*TASK ITEM*:
Only the number is needed: how many lines of the records include "bottles"?

*DATASET EXCERPTS*:
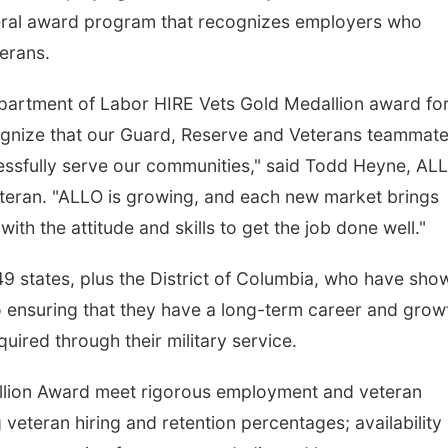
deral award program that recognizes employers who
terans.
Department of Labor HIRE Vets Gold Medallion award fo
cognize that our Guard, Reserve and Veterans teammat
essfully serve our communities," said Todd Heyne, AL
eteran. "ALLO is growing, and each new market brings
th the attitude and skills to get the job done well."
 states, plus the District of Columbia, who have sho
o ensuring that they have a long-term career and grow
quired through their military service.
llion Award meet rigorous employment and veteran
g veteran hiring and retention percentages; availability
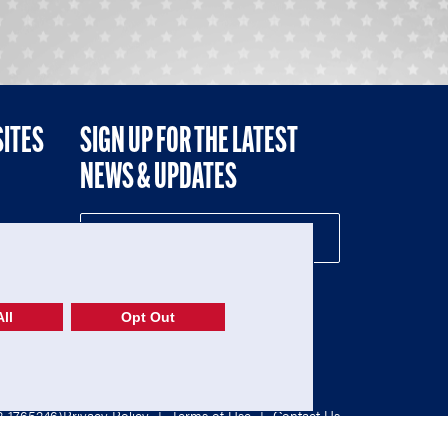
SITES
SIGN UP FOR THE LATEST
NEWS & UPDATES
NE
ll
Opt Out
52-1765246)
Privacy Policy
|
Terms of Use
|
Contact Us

---

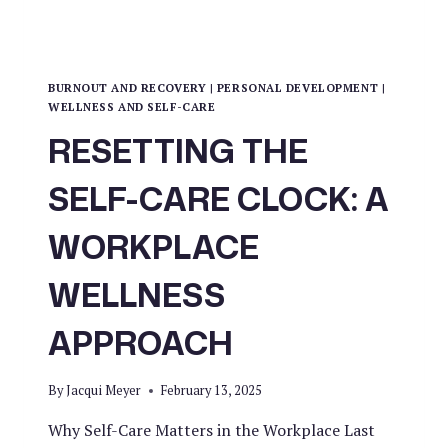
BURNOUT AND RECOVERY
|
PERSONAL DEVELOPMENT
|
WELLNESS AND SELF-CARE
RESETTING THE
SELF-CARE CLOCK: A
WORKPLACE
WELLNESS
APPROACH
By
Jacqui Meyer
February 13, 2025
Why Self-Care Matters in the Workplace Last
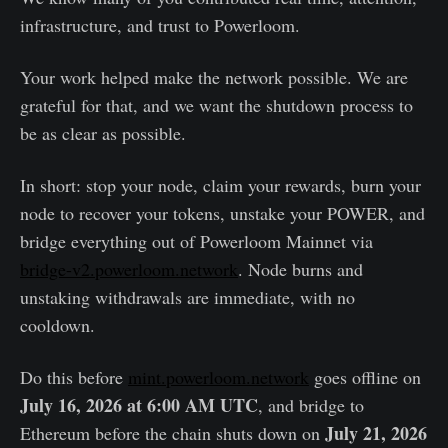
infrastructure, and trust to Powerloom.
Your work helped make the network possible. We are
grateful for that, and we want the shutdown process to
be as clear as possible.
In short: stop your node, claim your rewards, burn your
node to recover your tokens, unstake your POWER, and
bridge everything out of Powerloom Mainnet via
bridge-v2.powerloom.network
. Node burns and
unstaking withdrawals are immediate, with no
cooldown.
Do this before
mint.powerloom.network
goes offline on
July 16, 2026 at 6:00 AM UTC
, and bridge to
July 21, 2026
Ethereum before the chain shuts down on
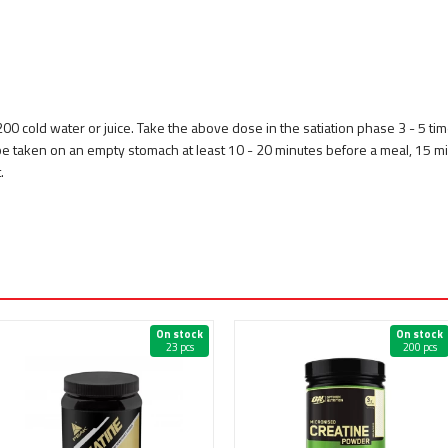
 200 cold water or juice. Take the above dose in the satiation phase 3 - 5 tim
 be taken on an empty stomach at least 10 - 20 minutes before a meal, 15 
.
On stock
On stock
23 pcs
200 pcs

--

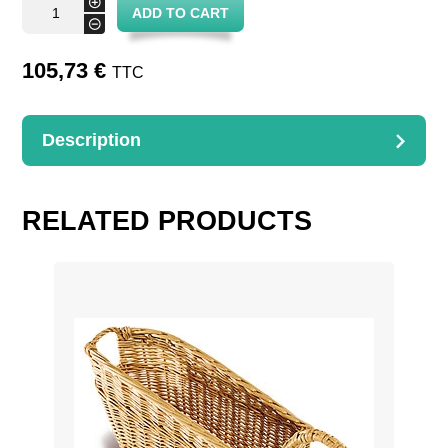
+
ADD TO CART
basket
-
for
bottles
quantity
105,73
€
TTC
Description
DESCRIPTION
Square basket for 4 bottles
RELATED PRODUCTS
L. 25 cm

*EXERCISE RESULT*:
2